== WHAT TO DO ==
Reproduce the listing below in full and exactly; no pictures belong in the copy.
■ ■ ■ ■
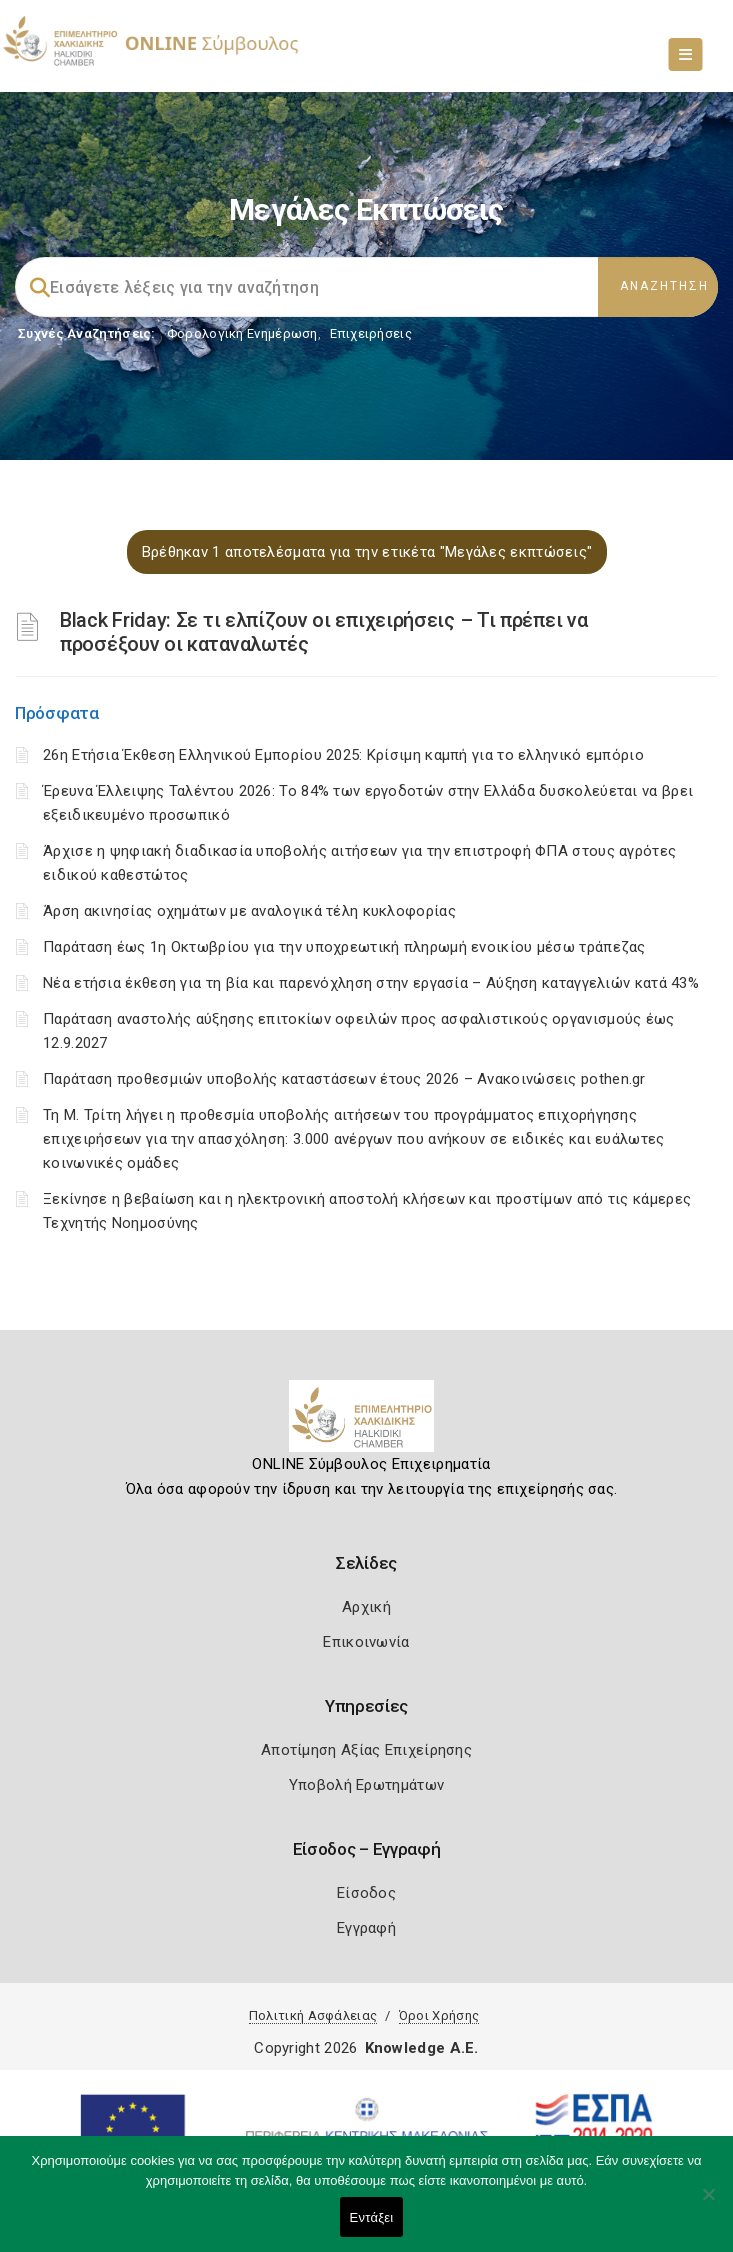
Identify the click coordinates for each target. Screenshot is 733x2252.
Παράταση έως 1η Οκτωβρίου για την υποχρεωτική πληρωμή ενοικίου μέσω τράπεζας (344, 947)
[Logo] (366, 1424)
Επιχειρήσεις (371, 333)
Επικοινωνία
■ ■ ■ ■
== ANSWER SECTION ==
Identify the click coordinates for each target. Screenshot is 733x2252.
Παράταση έως 1η Οκτωβρίου για την υποχρεωτική πληρωμή ενοικίου μέσω τράπεζας (344, 947)
[Logo] (366, 1424)
Επιχειρήσεις (371, 333)
Επικοινωνία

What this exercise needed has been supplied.